With a report Sunday from Rivals’ Travis Graf came more support for those who’ve linked Mosley to Kansas as a potential transfer. According to Graf, the Jayhawks are among some of the schools — including Texas Tech, Oklahoma, Texas and more — involved with Mosley. Mosley was both a high school teammate of current Kansas guard Dajuan Harris Jr., and a member of the same MOKAN basketball AAU program Harris and Braun were.
Mosley, who is among the early entry candidates for the upcoming NBA draft, is coming off of a junior season at Missouri State. Listed as a 6-foot-5 and 194-pound guard, Mosley averaged 20.4 points, 6.2 rebounds and 2.3 assists per game across 34 appearances that included 32 starts. He helped the Bears to an appearance in the National Invitation Tournament in 2022, and for the second-straight year he is an All-Missouri Valley Conference, first-team selection.
Mosley, who Braun referred to on Twitter as the best scorer in the nation, certainly knows how to hit shots and would certainly fit that profile that Self is looking for with the Jayhawks. As a senior, Mosley hit 50.4% of his shots from the field and 42.7% of his shots from behind the arc. And that’s all on top of the fact that he hit 90.2% of his attempts from the free-throw line.

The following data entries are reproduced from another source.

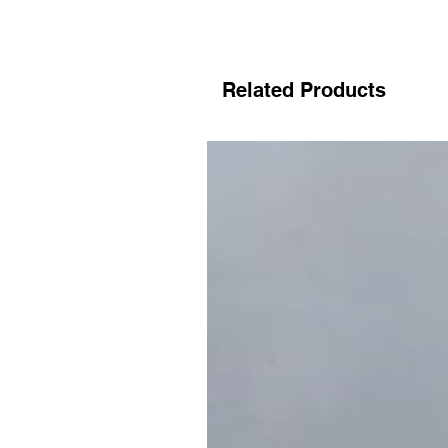
Related Products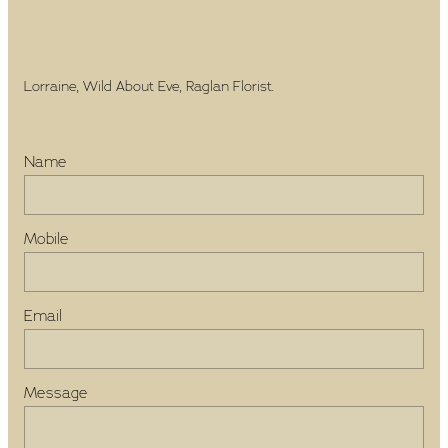
Lorraine, Wild About Eve, Raglan Florist.
Name
Mobile
Email
Message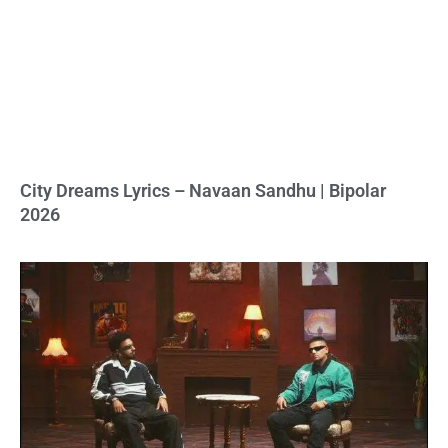
City Dreams Lyrics – Navaan Sandhu | Bipolar
2026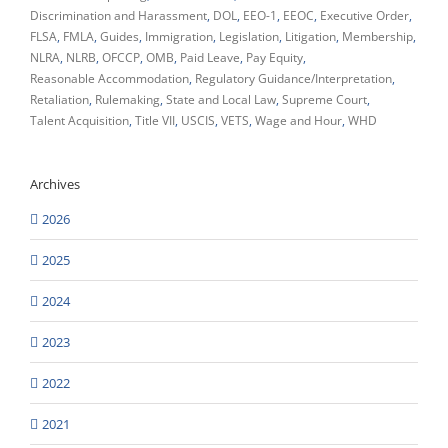
Discrimination and Harassment
DOL
EEO-1
EEOC
Executive Order
FLSA
FMLA
Guides
Immigration
Legislation
Litigation
Membership
NLRA
NLRB
OFCCP
OMB
Paid Leave
Pay Equity
Reasonable Accommodation
Regulatory Guidance/Interpretation
Retaliation
Rulemaking
State and Local Law
Supreme Court
Talent Acquisition
Title VII
USCIS
VETS
Wage and Hour
WHD
Archives
2026
2025
2024
2023
2022
2021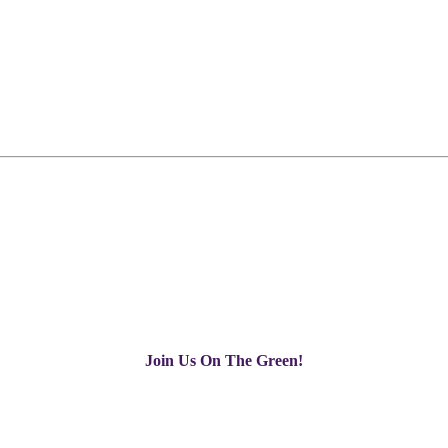
Join Us On The Green!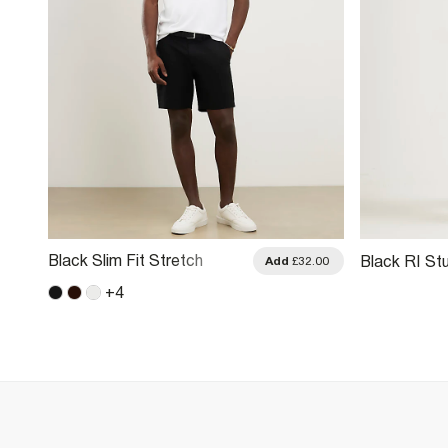
Black Slim Fit Stretch
Black RI Stu
.00
Add
£32.00
Belted Chino Shorts
+
4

Last week, Hunter included Kansas in his top six alongside Tennessee, Louisville, Gonzaga, Texas and Purdue. He is clearly the least experienced among McCullar, Mosley and himself, having just completed a freshman campaign at Iowa State. However, considering Hunter was a 247Sports Composite four-star recruit out of high school and a top 40 prospect, there’s no doubt Hunter has the talent to warrant attention.

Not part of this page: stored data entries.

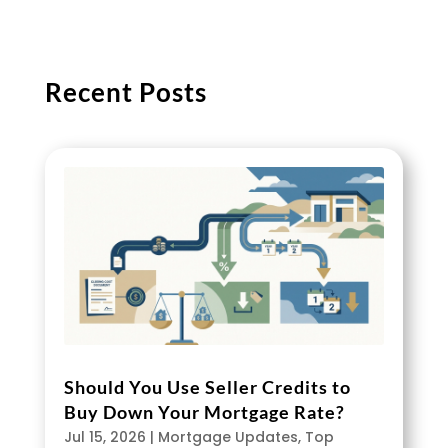
Recent Posts
Should You Use Seller Credits to
Buy Down Your Mortgage Rate?
Jul 15, 2026
|
Mortgage Updates
,
Top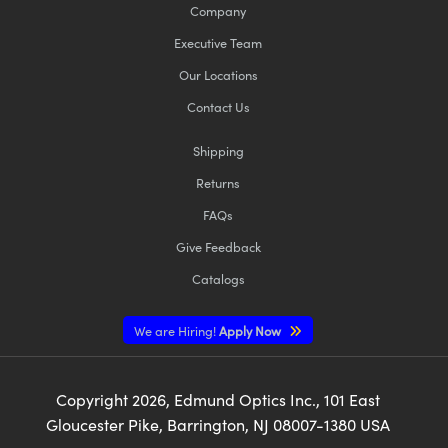
Company
Executive Team
Our Locations
Contact Us
Shipping
Returns
FAQs
Give Feedback
Catalogs
We are Hiring!
Apply Now
Copyright
2026
, Edmund Optics Inc., 101 East
Gloucester Pike, Barrington, NJ 08007-1380 USA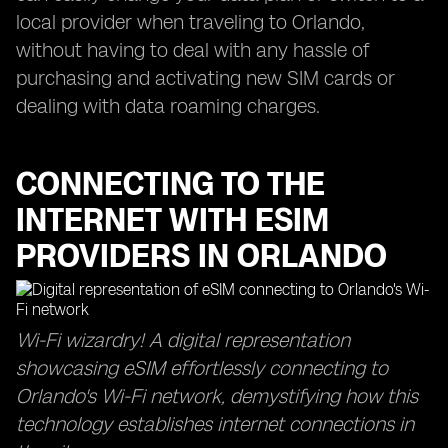
local provider when traveling to Orlando,
without having to deal with any hassle of
purchasing and activating new SIM cards or
dealing with data roaming charges.
CONNECTING TO THE
INTERNET WITH ESIM
PROVIDERS IN ORLANDO
Wi-Fi wizardry! A digital representation
showcasing eSIM effortlessly connecting to
Orlando's Wi-Fi network, demystifying how this
technology establishes internet connections in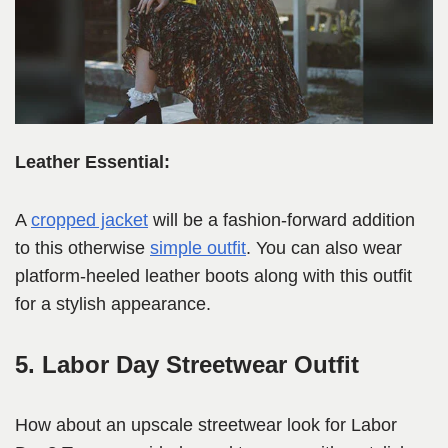
Leather Essential:
A
cropped jacket
will be a fashion-forward addition
to this otherwise
simple outfit
. You can also wear
platform-heeled leather boots along with this outfit
for a stylish appearance.
5. Labor Day Streetwear Outfit
How about an upscale streetwear look for Labor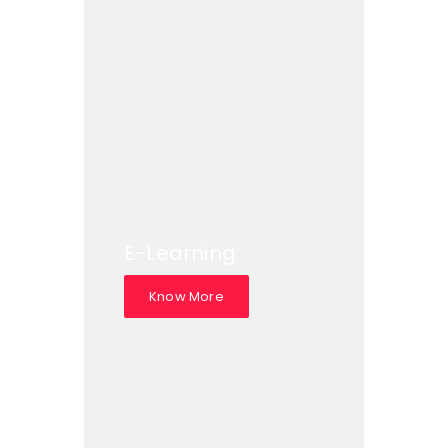
E-Learning
Know More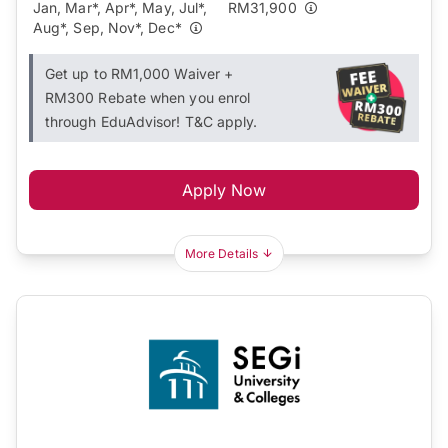
Jan, Mar*, Apr*, May, Jul*,
RM31,900
Aug*, Sep, Nov*, Dec*
Get up to RM1,000 Waiver +
RM300 Rebate when you enrol
through EduAdvisor! T&C apply.
Apply Now
More Details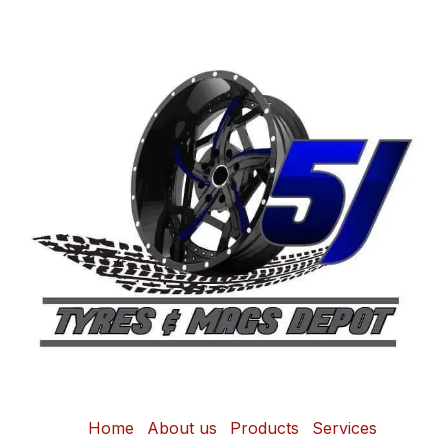
Home
About us
Products
Services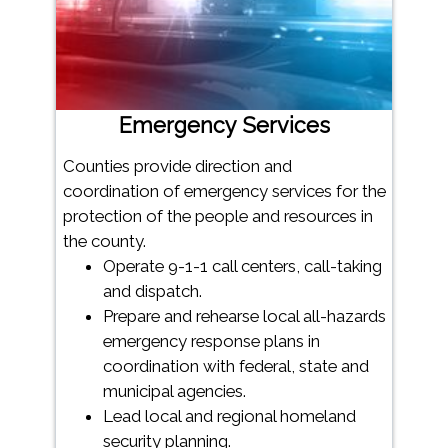
Emergency Services
Counties provide direction and
coordination of emergency services for the
protection of the people and resources in
the county.
Operate 9-1-1 call centers, call-taking
and dispatch.
Prepare and rehearse local all-hazards
emergency response plans in
coordination with federal, state and
municipal agencies.
Lead local and regional homeland
security planning.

Hunter, listed by the Cyclones as a 6-foot and 178-pound guard, earned the nod as the Big 12’s freshman of the year this past season. Hunter, a member of the Big 12’s all-freshman team, averaged 11 points, 4.9 assists and 3.5 rebounds per game. He started all 35 of the contests he played in for an Iowa State squad that reached the Sweet 16 as well.
Shooting the ball may not have been Hunter’s strength, considering he was only 39.1% from the field, 27.4% from behind the arc and 68.7% from the free-throw line. But he clearly still made his presence felt in games, and would have time to develop further. According to CBS Sports’ Matt Norlander, Hunter and McCullar are among those exploring the option to transfer who are seeking significant NIL compensation.